(Data shown begins)

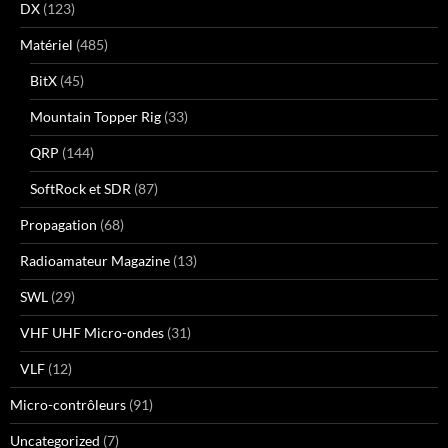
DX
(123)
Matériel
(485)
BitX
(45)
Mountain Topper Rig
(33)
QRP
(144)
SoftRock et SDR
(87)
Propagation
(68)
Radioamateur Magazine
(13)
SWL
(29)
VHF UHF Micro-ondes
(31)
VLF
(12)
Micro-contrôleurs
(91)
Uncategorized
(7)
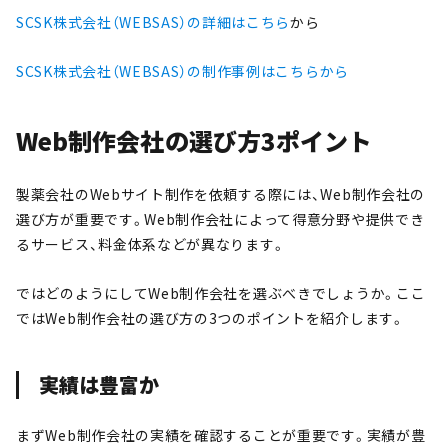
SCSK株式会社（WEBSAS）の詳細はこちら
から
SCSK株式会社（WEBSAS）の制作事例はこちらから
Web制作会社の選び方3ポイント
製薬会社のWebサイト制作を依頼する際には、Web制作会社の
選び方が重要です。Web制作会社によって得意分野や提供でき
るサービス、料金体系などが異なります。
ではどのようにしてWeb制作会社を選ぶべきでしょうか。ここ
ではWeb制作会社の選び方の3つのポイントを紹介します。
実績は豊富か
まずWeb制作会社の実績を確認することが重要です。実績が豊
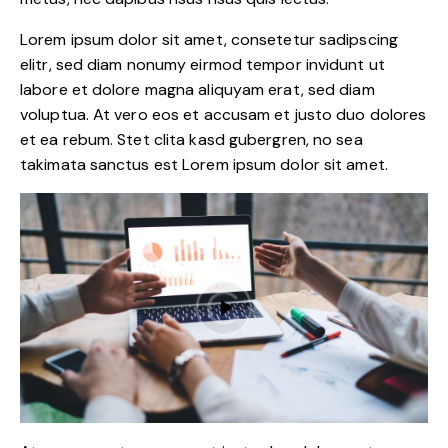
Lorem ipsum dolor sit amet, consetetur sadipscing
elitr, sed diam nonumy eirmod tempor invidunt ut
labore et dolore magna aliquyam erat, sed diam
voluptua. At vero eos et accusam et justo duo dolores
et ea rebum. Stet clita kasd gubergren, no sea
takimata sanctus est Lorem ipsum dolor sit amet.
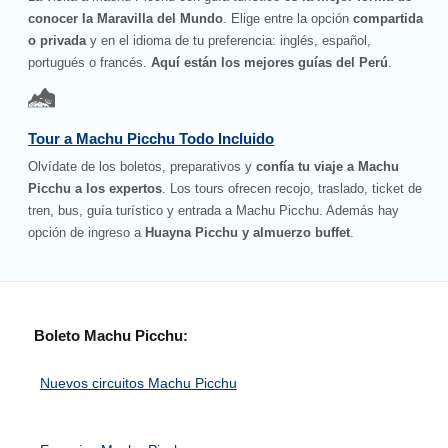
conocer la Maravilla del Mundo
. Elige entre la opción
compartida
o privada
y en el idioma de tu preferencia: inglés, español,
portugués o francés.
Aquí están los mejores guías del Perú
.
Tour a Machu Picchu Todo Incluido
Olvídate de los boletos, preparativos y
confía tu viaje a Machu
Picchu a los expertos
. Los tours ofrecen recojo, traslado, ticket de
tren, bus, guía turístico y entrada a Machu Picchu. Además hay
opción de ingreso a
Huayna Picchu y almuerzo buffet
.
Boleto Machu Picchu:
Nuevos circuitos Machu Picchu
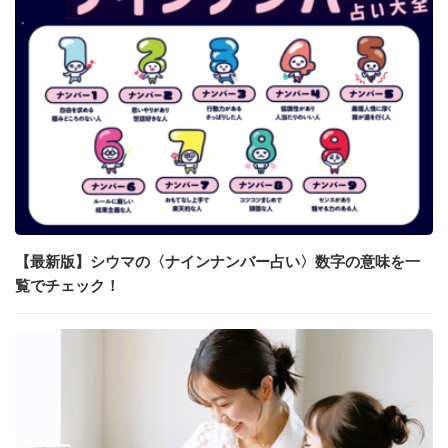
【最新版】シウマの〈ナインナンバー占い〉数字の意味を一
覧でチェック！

(Data shown ends)
(Data shown begins)

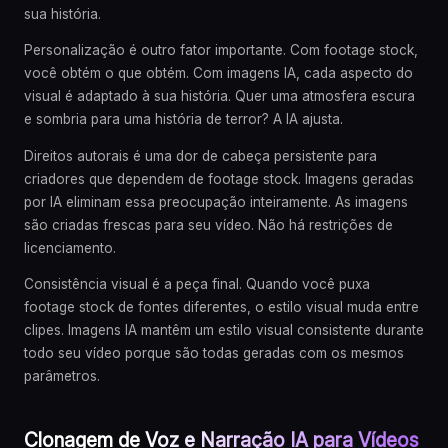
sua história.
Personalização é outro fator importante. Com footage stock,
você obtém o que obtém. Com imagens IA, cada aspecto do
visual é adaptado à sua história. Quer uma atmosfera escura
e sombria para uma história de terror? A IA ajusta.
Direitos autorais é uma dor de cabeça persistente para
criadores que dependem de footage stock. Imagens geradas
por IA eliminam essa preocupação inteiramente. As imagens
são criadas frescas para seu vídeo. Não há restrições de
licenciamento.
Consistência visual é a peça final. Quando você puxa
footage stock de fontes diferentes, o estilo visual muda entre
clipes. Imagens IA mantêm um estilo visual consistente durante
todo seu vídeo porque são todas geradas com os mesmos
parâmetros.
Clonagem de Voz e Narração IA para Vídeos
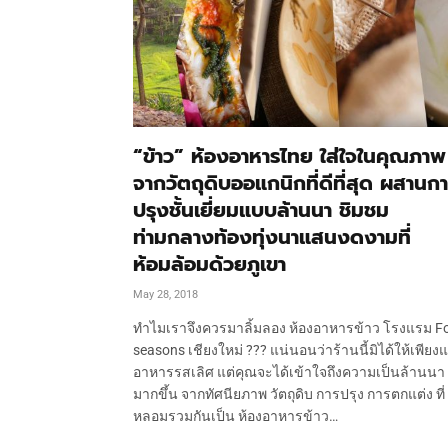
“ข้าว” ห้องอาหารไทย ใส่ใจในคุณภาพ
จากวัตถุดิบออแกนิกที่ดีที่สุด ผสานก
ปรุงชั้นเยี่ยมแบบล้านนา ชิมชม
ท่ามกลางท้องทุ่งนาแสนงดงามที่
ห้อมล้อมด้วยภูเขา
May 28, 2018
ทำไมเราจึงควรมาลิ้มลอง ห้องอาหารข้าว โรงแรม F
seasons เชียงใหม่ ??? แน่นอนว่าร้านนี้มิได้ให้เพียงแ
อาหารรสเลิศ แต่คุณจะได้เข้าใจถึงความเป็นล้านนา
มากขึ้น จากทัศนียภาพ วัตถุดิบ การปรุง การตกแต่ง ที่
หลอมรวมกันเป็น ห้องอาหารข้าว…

(Data shown ends)
(Data shown begins)

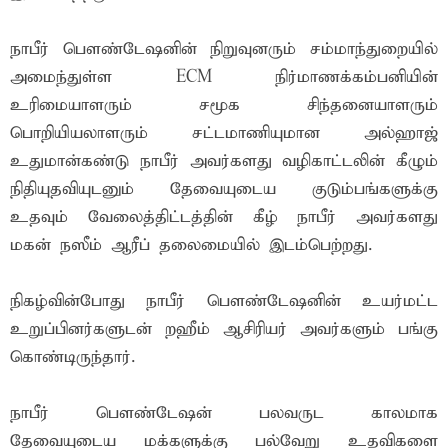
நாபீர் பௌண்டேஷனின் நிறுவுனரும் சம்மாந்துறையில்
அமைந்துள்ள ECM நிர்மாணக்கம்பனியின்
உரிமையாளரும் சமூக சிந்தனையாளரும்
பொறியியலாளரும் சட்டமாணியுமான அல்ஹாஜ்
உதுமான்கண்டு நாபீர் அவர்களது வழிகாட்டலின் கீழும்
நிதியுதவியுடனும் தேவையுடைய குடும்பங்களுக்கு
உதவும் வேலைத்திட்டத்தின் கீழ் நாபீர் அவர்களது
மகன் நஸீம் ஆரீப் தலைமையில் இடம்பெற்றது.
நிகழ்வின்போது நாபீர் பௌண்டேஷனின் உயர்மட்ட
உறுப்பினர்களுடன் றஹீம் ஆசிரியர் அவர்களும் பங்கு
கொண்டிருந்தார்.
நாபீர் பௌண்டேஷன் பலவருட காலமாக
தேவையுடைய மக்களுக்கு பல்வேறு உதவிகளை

(Data shown ends)

▶ _How to complete this task_
What should come back is an exact copy of the lines above from the line with "ではどのようにしてWeb制作会社を選ぶべきでしょうか。ここ" to the line with "voluptua. At vero", both included, minus the pictures.

▶ _Expected output_
ではどのようにしてWeb制作会社を選ぶべきでしょうか。ここ
ではWeb制作会社の選び方の3つのポイントを紹介します。
実績は豊富か
まずWeb制作会社の実績を確認することが重要です。実績が豊
Lorem ipsum dolor sit amet, consetetur sadipscing
elitr, sed diam nonumy eirmod tempor invidunt ut
labore et dolore magna aliquyam erat, sed diam
voluptua. At vero eos et accusam et justo duo dolores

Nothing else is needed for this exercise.